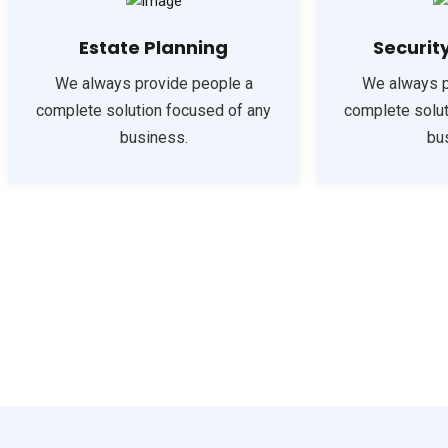
Estate Planning
Securit
We always provide people a
We always p
complete solution focused of any
complete solut
business.
bu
^^^^^^^^^^^^^^^^
EXERCISE PROMPT> All entries need repeating exactly, but without the pictures.

RESULT FOR THIS TASK>
Estate Planning
Securit
We always provide people a
We always p
complete solution focused of any
complete solut
business.
bu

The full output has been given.